Os quatro manifestantes foram presos em flagrante por dano qualificado, desobediência, resistência e incêndio. Três deles foram encaminhados ao 11.º DP e um ao 13.º DP e estão à disposição da Justiça.

Outros pontos da cidade também foram fechados pelos manifestantes, como a Ponte Eusébio Matoso, a Radial Leste e as proximidades das Avenidas Jacú Pêssego, Nove de Julho e Francisco Morato. O tráfego nestas regiões só foi normalizado no fim da manhã.

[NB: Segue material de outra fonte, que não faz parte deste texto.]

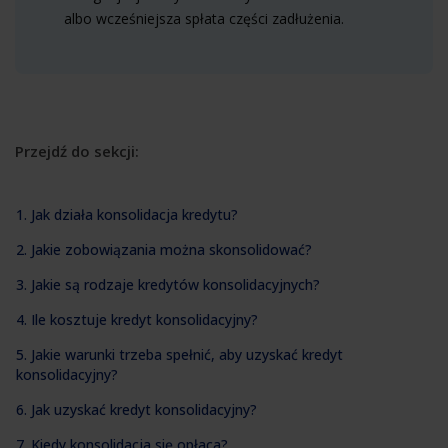
albo wcześniejsza spłata części zadłużenia.
Przejdź do sekcji:
1. Jak działa konsolidacja kredytu?
2. Jakie zobowiązania można skonsolidować?
3. Jakie są rodzaje kredytów konsolidacyjnych?
4. Ile kosztuje kredyt konsolidacyjny?
5. Jakie warunki trzeba spełnić, aby uzyskać kredyt
konsolidacyjny?
6. Jak uzyskać kredyt konsolidacyjny?
7. Kiedy konsolidacja się opłaca?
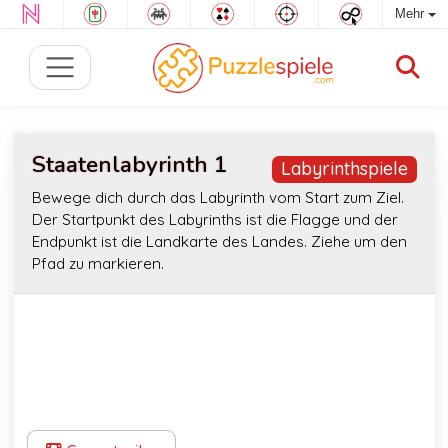
Mehr
Staatenlabyrinth 1
Labyrinthspiele
Bewege dich durch das Labyrinth vom Start zum Ziel.
Der Startpunkt des Labyrinths ist die Flagge und der
Endpunkt ist die Landkarte des Landes. Ziehe um den
Pfad zu markieren.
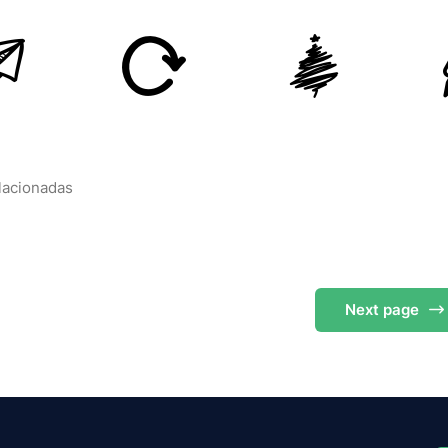
elacionadas
Next
page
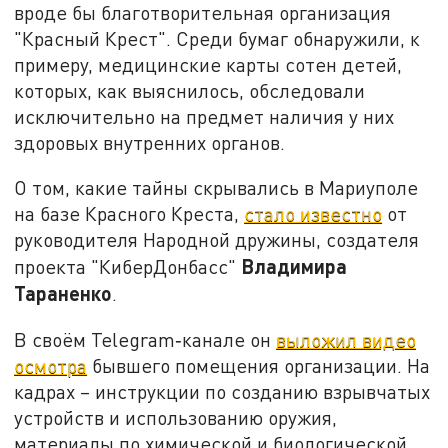
вроде бы благотворительная организация
"Красный Крест". Среди бумаг обнаружили, к
примеру, медицинские карты сотен детей,
которых, как выяснилось, обследовали
исключительно на предмет наличия у них
здоровых внутренних органов.
О том, какие тайны скрывались в Мариуполе
на базе Красного Креста,
стало известно
от
руководителя Народной дружины, создателя
Владимира
проекта "КиберДонбасс"
Тараненко
.
В своём Telegram‑канале он
выложил видео
осмотра
бывшего помещения организации. На
кадрах – инструкции по созданию взрывчатых
устройств и использованию оружия,
материалы по химической и биологической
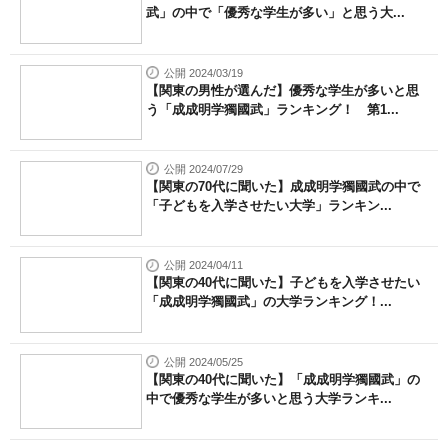
武」の中で「優秀な学生が多い」と思う大...
公開 2024/03/19
【関東の男性が選んだ】優秀な学生が多いと思
う「成成明学獨國武」ランキング！ 第1...
公開 2024/07/29
【関東の70代に聞いた】成成明学獨國武の中で
「子どもを入学させたい大学」ランキン...
公開 2024/04/11
【関東の40代に聞いた】子どもを入学させたい
「成成明学獨國武」の大学ランキング！...
公開 2024/05/25
【関東の40代に聞いた】「成成明学獨國武」の
中で優秀な学生が多いと思う大学ランキ...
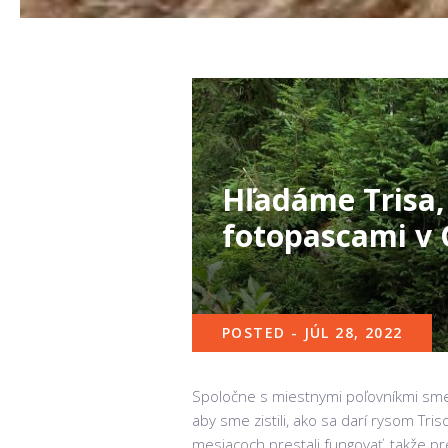
Hľadáme Trisa,
fotopascami v 
POSTED - JÚL 28, 2022
Spoločne s miestnymi poľovníkmi sme um
aby sme zistili, ako sa darí rysom Tri
mesiacoch prestali fungovať, takže pr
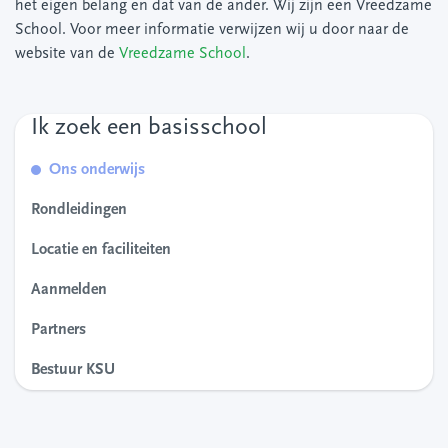
het eigen belang en dat van de ander. Wij zijn een Vreedzame
School. Voor meer informatie verwijzen wij u door naar de
website van de
Vreedzame School
.
Ik zoek een basisschool
Ons onderwijs
Rondleidingen
Locatie en faciliteiten
Aanmelden
Partners
Bestuur KSU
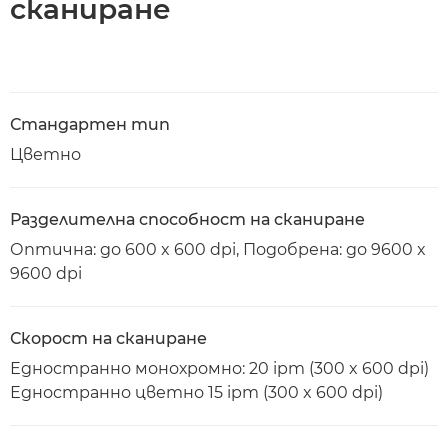
сканиране
Стандартен тип
Цветно
Разделителна способност на сканиране
Оптична: до 600 x 600 dpi, Подобрена: до 9600 x
9600 dpi
Скорост на сканиране
Едностранно монохромно: 20 ipm (300 x 600 dpi)
Едностранно цветно 15 ipm (300 x 600 dpi)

Os manifestantes escreverem "Fora Temer" e "Não vai ter golpe" no asfalto e criaram barricadas. As ações tiveram liderança de grupos sociais, como o Movimento dos Trabalhadores Sem Teto (MTST), que publicou imagens dos atos nas redes sociais. Em nota, a entidade afirmou que as ações são "expressão da resistência contra o golpe em curso no Brasil", que fere a "soberania do voto popular e os direitos sociais".

Os protestos da manhã desta terça ocorreram na sequência do que foi realizado na noite de segunda-feira, na Avenida Paulista, logo após o pronunciamento de Dilma no Senado, no qual a presidente afastada defendeu sua inocência e afirmou ser vítima de um golpe para apeá-la do poder. Estes atos foram organizados pelas frentes Povo Sem Medo e Brasil Popular, que congregam dezenas de entidades ligadas aos movimentos sociais, principal base pró-Dilma nas ruas.

Reação

De acordo com Raimundo Bonfim, coordenador da Central de Movimentos Populares, os atos foram organizados de última hora. "É uma reação à repressão promovida pela Polícia Militar", disse. Segundo Bonfim, caso Dilma seja afastada definitivamente, novos atos vão ser organizados. O primeiro deles deverá ocorrer no dia 7 de setembro na Avenida Paulista. "Se Dilma for afastada é natural que ela descanse uns dias, mas nós não sairemos das ruas contra esse projeto que significa diminuição de direitos."